In Scotland too, the SNP has pushed for a version of UBI to be part of measures from the UK government to tackle the growing economic crisis. Shona Robison MSP, the head of the SNP social justice and fairness commission confirmed on social media that UBI “was already one of the key ideas being explored by the Commission but interesting that it’s now being discussed far & wide including by govts like those in Spain as a way to support people during this crisis”.

Here too though, there is little detail about what this would actually entail.

Problems and solutions?

This vagueness matters, because many basic income schemes previously trialled and discussed in the context of the crisis cannot be described as true UBI. The most extensive trial so far, in Finland, was really more of an expanded unemployment benefit.

Controversies continue to dog the idea of a UBI. These range from how ethical it is (not challenging a range of inequalities in ownership and labour burden in society – particularly where concerns the gender divide in domestic and caring labour) to how practical it is.

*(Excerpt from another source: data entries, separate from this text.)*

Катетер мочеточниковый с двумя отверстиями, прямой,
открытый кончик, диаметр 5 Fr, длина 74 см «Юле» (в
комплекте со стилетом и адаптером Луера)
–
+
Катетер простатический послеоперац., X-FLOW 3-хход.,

Some of these inform the campaign by the alternative media outlet Open Democracy, and the New Economics Foundation to establish ‘liveable income guarantee’ to apply to those not currently in receipt of government funds through existing crisis schemes.

And yet the idea of a guaranteed income has gone from the cranky flagship proposal of eccentric Democratic candidate Andrew Yang to a concrete proposal in an editorial of the Financial Times, the paper of the global banking elite, in a matter of months.

Of course, even proponents would argue that no single policy is an answer to all questions, but a version could answer some of the most pressing contradictions of this extraordinary global situation.

Now that the implementation of a UBI has rapidly increased in plausibility, the question for the rest of us might be: should such a policy be tailored to human needs, or the needs of states and corporations?